Ayahnya adalah segalanya. Begitu prinsip seorang Kim Taehyung, dengan pedoman itulah kini kakinya berdiri tepat di depan pintu kamar rawat adiknya dengan tangan yang mencengkeram erat pegangan kursi roda yang di atasnya terduduk seorang pria paruh baya yang ia panggi daddy itu.

Ia bergeming, begitupun dengan Sungmin. Sungmin tahu jika putranya belum siap dan ia akan menunggunya, selangkah lagi. Selangkah lagi Sungmin akan memperbaiki semuanya, kesalahpahaman yang bertahun-tahun ia pupuk hingga semai.

Pintu terbuka menampakkan sesosok pemuda berbahu lebar dengan wajah kuyunya.

"Ayo Samcheon, Yoongi sedang makan." Sungmin sedikit mengangkat alisnya heran. Apa keponakannya itu tahu maksud kedatangannya? Tentu, karena beberapa menit lalu Taehyung mengirim sebuah pesan singkat pada Jin untuk menjemput ayahnya di depan pintu, Jin pun tak banyak bertanya karena kepalanya masih sangat pening memikirkan berbagai persoalan dalam keluarganya. Jin juga tahu jika Sungmin dirawat di rumah sakit ini dari cerita Jimin.

Sungmin menoleh ke belakang, mendapati raut wajah sang anak, lalu pemuda itu bergumam tanpa suara.

"Maaf." Gerakan bibirnya mampu Sungmin tangkap.
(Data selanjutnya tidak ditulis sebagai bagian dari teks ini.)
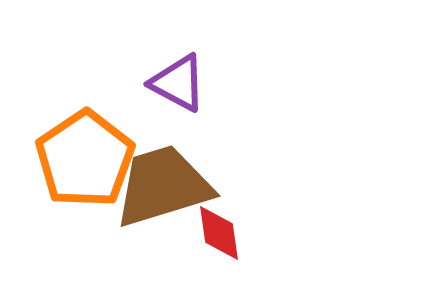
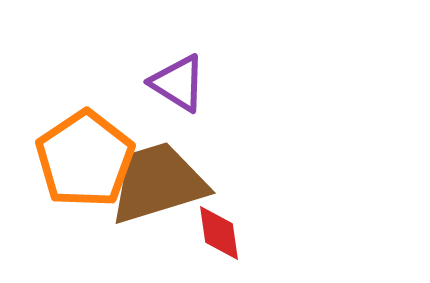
purple triangle: rotated 4 degrees clockwise
brown trapezoid: moved 5 px left, 3 px up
Sungmin sangat mengerti dan tak akan memaksa lebih jauh lagi, ia pun mengangguk dan meminta Jin untuk membawanya masuk ke dalam.

Baru memasuki ruangan, matanya sudah nampak berkaca-kaca. Apa yang Sungmin lihat adalah hal yang tak pernah Sungmin lakukan pada anak bungsunya itu bahkan saat anak itu dirawat di rumah sakit karena radang usus selama beberapa hari diusianya yang ke-enam dulu, Sungmin sama sekali tak pernah melakukan hal itu.

Di hadapannya, Yoongi tengah asik berceloteh dengan mulut menggembung penuh makanan yang Hoseok suapkan. Jimin dan Namjoon sudah pulang untuk istirahat.

Tak terasa beberapa tetes air mata menetes mengenai punggung tangannya yang berada di atas pahanya. Ia merasa terharu juga bersalah. Melihat putranya seperti tengah menikmati kehidupannya tapi di balik itu semua Sungmin tahu luka apa yang tengah putranya sembunyikan.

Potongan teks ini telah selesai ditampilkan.